The Washington Redskins have officially changed their name to THE COMMANDERS.  
That's going to take some time to get used to that.  
I know that they were forced into it because Native Americans put pressure on Washington for many, many years. They felt that the name, Redskins, was racist.  However, I disagree.  I certainly never thought of Native Americans as "less than".


----------



## Harry Le Hermit (Aug 21, 2022)

It seems to be offensive and frankly, I have never met a real native American that had "red" skin, unless sunburnt. Of course, I may very well have never met a full blooded native American. There was a phase where many lily whites were scrounging through their ancestry, hoping for a connection. The importance of the connection... being for minority enterprise considerations.

A couple actually achieved that consideration. Which seemed to me as being proof positive that Erik the Red comingled with Native Americans back in the day. (They are blindingly white!)


----------



## Myquest55 (Aug 21, 2022)

A story told to me from a friend who is Native explains the "red skin" issue.  Seems that, as the government tried to eradicate the
"Indians" from the land, they offered bounty for the number of kills.  A hunter didn't have to bring in a body - just a skin.  Well, when you skin a person, it turns pretty bloody and red.  Thus, "red skin."  Yes, pretty offensive - even if it no longer holds that meaning for football fans.  

That said, I think "Commanders" is a STUPID name!  We are long term fans and that is just AWFUL!  The Snyders have been TERRIBLE owners.  I hope they sell the team!

Go PATS!


----------



## Alligatorob (Aug 21, 2022)

I never thought of it as racist or derogatory.  However I would defer to the Native Americans on this one, if they, or a lot of them anyway feel like its a derogatory word then I say change it.  It is a bit different that the term Indian, which may be a 500 year old mistake, but I don't think it ever was derogatory.

_Where did the word "redskin" come from? Many dictionaries and history books say the term came about in reference to the Beothuk tribe of what is now Newfoundland, Canada. The Beothuk were said to paint their bodies with red ochre, leading white settlers to refer to them as "red men."

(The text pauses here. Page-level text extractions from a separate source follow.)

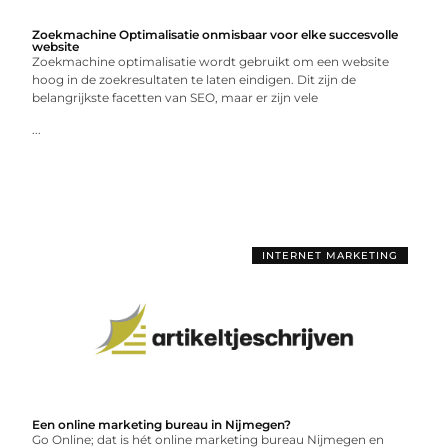
Zoekmachine Optimalisatie onmisbaar voor elke succesvolle
website
Zoekmachine optimalisatie wordt gebruikt om een website
hoog in de zoekresultaten te laten eindigen. Dit zijn de
belangrijkste facetten van SEO, maar er zijn vele
...
INTERNET MARKETING
Een online marketing bureau in Nijmegen?
Go Online; dat is hét online marketing bureau Nijmegen en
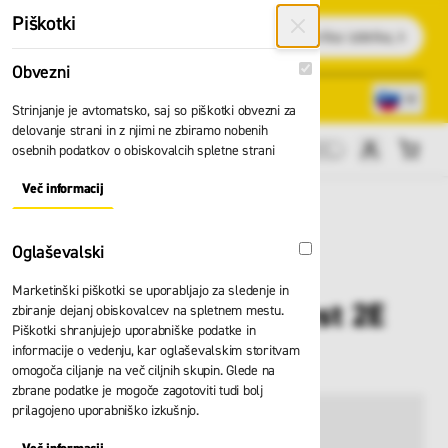
Preskoči na vsebino
Piškotki
Išči
Obvezni
Obvezni
Lokacije trgovin
080 22 75
Strinjanje je avtomatsko, saj so piškotki obvezni za
delovanje strani in z njimi ne zbiramo nobenih
osebnih podatkov o obiskovalcih spletne strani
Cene brez DDV
Več informacij
About "Obvezni" Cookie Group
Oglaševalski
Oglaševalski
Marketinški piškotki se uporabljajo za sledenje in
Lestev Zarges Everest 2E
zbiranje dejanj obiskovalcev na spletnem mestu.
Piškotki shranjujejo uporabniške podatke in
40217
informacije o vedenju, kar oglaševalskim storitvam
omogoča ciljanje na več ciljnih skupin. Glede na
zbrane podatke je mogoče zagotoviti tudi bolj
prilagojeno uporabniško izkušnjo.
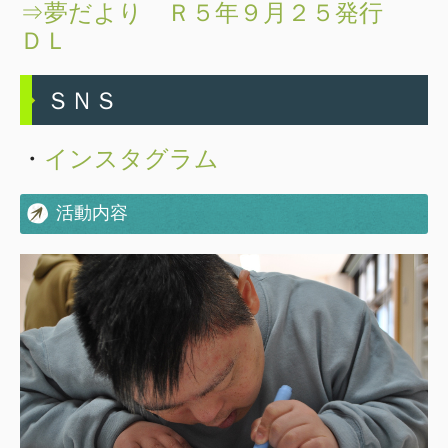
⇒夢だより Ｒ５年９月２５発行
サンポート
ＤＬ
つばき荘
ＳＮＳ
障害者相談支援センター
気仙沼障害者生活支援センター
・
インスタグラム
就業・生活支援センター「かなえ」
活動内容
南三陸相談支援センター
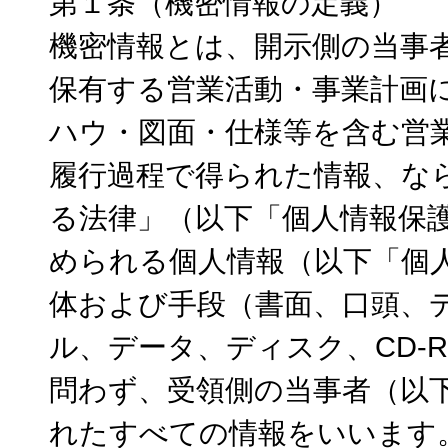
第１条（機密情報の定義）
機密情報とは、開示側の当事
保有する営業活動・事業計画
ハウ・図面・仕様等を含む営
履行過程で得られた情報、な
る法律」（以下「個人情報保
められる個人情報（以下「個
体および手段（書面、口頭、
ル、データ、ディスク、CD-
問わず、受領側の当事者（以
れたすべての情報をいいます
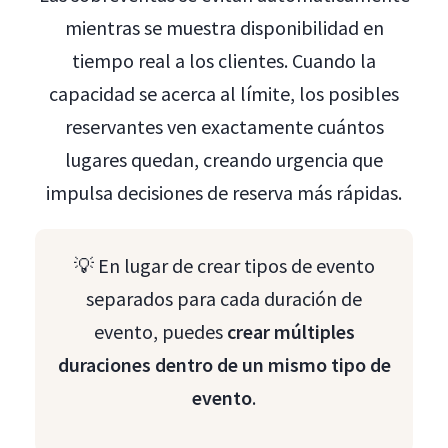
mientras se muestra disponibilidad en
tiempo real a los clientes. Cuando la
capacidad se acerca al límite, los posibles
reservantes ven exactamente cuántos
lugares quedan, creando urgencia que
impulsa decisiones de reserva más rápidas.
💡 En lugar de crear tipos de evento
separados para cada duración de
evento, puedes
crear múltiples
duraciones dentro de un mismo tipo de
evento
.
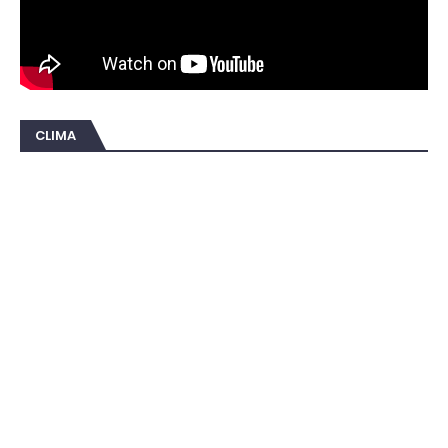
CLIMA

According to Smithsonian historian Ives Goddard, early historical records indicate that "Redskin" was used as a self-identifier by Native Americans to differentiate between the two races. Goddard found that the first use of the word "redskin" came in 1769, in negotiations between the Piankashaws and Col. John Wilkins. Throughout the 1800s, the word was frequently used by Native Americans as they negotiated with the French and later the Americans. The phrase gained widespread usage among whites when James Fenimore Cooper used it in his 1823 novel The Pioneers. In the book, Cooper has a dying Indian character lament, "There will soon be no red-skin in the country."_

From:
Are You Ready For Some Controversy? The History Of 'Redskin'​


----------



## Don M. (Aug 21, 2022)

Since the George Floyd incident, "political correctness" has gone off the charts.


----------



## Grampa Don (Aug 21, 2022)

The word Redskin has probably been used mostly in cowboy movies and novels, and seldom in a favorable way.  It's usage has made it offensive to those it refers to.  It carries a negative connotation.


----------



## senior chef (Aug 22, 2022)

Grampa Don said:


> The word Redskin has probably been used mostly in cowboy movies and novels, and seldom in a favorable way.  It's usage has made it offensive to those it refers to.  It carries a negative connotation.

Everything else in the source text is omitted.